Saturday, November 07, 2020

Today -100: November 7, 1920: We can’t do much worse than the men


Asquith calls for a truce in Ireland, which “has become the worst form of civil war.” Opposition to the policy of reprisals is growing, including from Jerome K. Jerome (Three Men in a Boat).

Yoncalla, Oregon, pop. 323, votes out the city council in favor of an all-women ticket. They organized secretly, so the election results are a complete surprise, including to Mayor Jess Lasswell, whose wife is elected to the council. Another council member is also displaced by his wife. (A recent Atlantic article finds this story a little too pat to be true). Mayor-elect Mary Burt says “At the worst, we can’t do much worse than the men.”

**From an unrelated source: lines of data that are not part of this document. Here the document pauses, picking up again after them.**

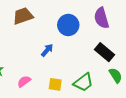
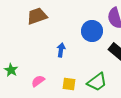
blue circle: (68, 25) -> (92, 31), moved
blue arrow: (47, 50) -> (61, 50), turned -32

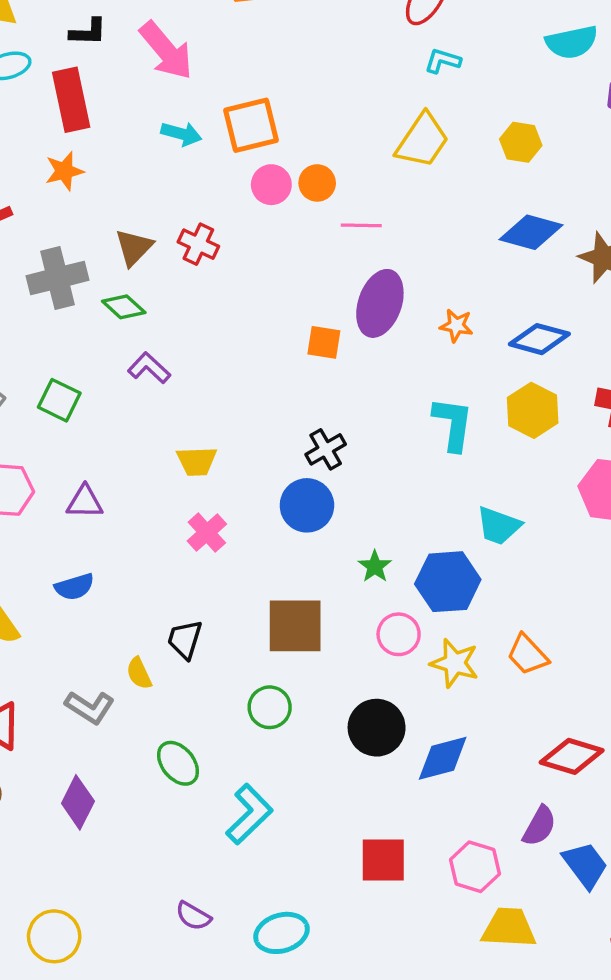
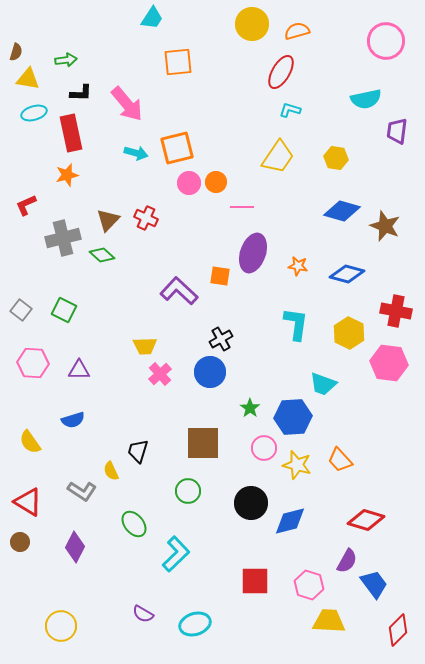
purple L-shape: (149, 368) -> (179, 291), moved, size x1.5
yellow hexagon: (533, 410) -> (349, 333), moved
pink cross: (207, 533) -> (160, 374), moved

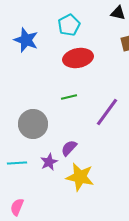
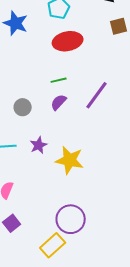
gray circle: (33, 124) -> (23, 107), size x0.6
purple semicircle: (69, 148) -> (59, 102), moved

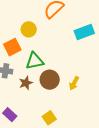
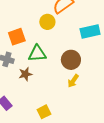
yellow circle: (29, 29) -> (47, 22), moved
brown circle: (50, 80) -> (71, 60), moved

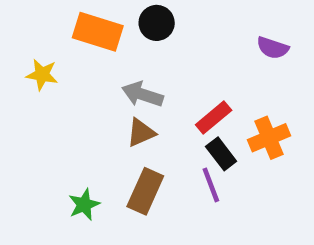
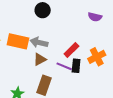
orange rectangle: (98, 32) -> (18, 41), moved
black rectangle: (221, 154) -> (76, 66), turned 48
purple line: (211, 185) -> (64, 66), moved, turned -42

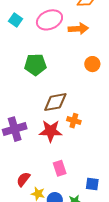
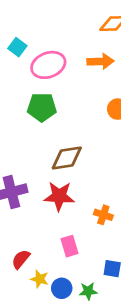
pink ellipse: (49, 20) -> (48, 65), moved
orange cross: (74, 121) -> (103, 215), moved

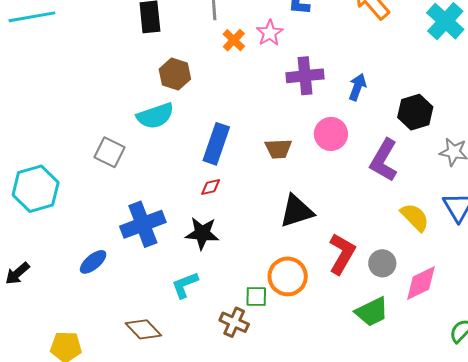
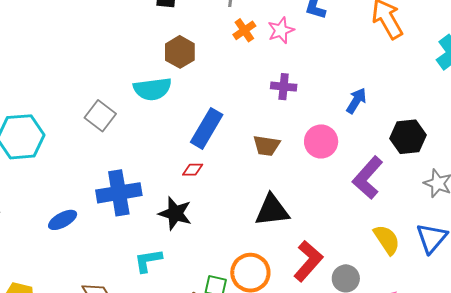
purple cross: (305, 76) -> (284, 87), moved, size x0.7

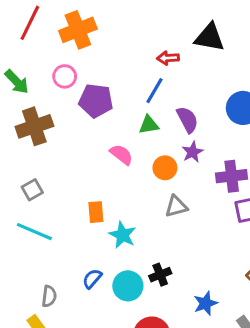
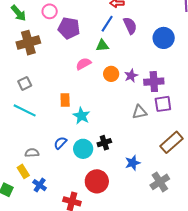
purple semicircle: (187, 120) -> (130, 26), moved
purple star: (193, 152) -> (131, 76), moved
pink semicircle: (121, 155) -> (84, 64), turned -70
gray triangle: (176, 206) -> (140, 112), moved
gray semicircle: (49, 296) -> (32, 153), turned -104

Fess Whitaker, a county jailer in Letcher County, Kentucky, currently serving time in his own jail for a street fight, is elected county judge, so Gov. Morrow pardons him.

Alexander Woollcott reviews Eugene O’Neill’s The Emperor Jones, which opened last week at the Provincetown Playhouse, NYC. He likes the play, hates the clumsy production, but likes the actor playing Brutus Jones, Charles Gilpin. Who is black. Eventually Gilpin will clash with O’Neill over the latter’s insistence on using the n–word (a lot), and will be replaced by Paul Robeson, who also starred in the abbreviated 1933 film version (which deployed the word 29 times). There’s a good but not great recent movie about the play and Gilpin, The Black Emperor of Broadway (could have used a different actor as O’Neill).